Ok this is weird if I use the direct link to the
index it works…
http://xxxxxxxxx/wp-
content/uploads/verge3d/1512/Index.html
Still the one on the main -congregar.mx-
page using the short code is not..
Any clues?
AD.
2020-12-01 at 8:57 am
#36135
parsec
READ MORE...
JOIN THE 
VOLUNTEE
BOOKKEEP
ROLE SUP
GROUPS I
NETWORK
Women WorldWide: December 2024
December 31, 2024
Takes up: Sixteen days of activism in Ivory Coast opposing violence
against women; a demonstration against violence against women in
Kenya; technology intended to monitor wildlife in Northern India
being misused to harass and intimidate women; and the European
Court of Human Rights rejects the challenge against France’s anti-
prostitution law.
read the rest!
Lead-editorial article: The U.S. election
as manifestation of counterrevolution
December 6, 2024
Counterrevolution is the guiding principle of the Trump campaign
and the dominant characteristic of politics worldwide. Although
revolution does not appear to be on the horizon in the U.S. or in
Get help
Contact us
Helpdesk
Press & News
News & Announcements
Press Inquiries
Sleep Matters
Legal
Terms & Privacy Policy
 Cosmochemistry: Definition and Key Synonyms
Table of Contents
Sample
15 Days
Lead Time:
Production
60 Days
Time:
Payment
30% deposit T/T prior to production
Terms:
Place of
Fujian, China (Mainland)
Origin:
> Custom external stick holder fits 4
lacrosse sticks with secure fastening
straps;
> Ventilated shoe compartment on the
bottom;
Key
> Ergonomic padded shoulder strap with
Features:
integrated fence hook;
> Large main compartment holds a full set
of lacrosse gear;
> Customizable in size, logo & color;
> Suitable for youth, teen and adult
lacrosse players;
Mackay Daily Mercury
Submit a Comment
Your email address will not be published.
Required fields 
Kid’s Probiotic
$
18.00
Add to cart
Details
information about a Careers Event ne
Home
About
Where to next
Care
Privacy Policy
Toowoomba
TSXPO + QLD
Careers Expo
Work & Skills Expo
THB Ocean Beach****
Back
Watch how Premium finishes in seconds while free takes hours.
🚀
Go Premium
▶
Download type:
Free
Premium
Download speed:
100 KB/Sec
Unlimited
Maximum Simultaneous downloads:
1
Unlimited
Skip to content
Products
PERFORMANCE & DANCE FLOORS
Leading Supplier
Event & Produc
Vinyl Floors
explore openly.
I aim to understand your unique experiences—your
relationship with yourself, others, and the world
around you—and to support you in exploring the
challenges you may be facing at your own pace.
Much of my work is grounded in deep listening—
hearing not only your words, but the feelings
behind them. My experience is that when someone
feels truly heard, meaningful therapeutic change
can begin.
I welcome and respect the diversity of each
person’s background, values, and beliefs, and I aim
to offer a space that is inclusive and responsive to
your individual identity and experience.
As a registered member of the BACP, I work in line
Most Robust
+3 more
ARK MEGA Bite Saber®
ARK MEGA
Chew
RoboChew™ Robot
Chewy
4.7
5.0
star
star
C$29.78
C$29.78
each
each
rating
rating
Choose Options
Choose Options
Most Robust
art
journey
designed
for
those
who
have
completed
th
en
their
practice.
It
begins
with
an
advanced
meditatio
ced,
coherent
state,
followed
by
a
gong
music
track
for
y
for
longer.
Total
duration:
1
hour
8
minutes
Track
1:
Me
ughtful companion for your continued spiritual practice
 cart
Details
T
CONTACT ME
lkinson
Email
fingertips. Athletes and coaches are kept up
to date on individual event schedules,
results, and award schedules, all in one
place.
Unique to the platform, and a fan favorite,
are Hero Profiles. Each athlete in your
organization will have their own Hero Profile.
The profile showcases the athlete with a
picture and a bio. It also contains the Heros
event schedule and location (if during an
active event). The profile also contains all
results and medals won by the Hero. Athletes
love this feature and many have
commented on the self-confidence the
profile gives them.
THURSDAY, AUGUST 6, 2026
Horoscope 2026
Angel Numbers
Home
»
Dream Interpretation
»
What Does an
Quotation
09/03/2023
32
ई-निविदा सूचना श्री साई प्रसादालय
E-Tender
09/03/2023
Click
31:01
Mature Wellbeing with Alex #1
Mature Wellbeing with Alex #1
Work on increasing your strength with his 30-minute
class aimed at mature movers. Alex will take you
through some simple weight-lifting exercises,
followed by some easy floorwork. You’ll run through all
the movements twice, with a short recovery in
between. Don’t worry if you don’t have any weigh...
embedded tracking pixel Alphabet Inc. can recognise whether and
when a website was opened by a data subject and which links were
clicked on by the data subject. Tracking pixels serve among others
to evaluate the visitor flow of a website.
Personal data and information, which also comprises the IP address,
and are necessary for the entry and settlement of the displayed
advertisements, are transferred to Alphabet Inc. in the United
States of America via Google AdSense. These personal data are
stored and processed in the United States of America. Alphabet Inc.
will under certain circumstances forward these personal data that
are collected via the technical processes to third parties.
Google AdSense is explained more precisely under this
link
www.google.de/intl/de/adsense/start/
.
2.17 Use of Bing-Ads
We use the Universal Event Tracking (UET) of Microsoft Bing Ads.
◇ ◇ ◇ ◇ ◇
_EXERCISE OBJECTIVE_:
Using the material, find how many lines hold the word "have". Give the number by itself.

_THE COMPLETED TASK_:
4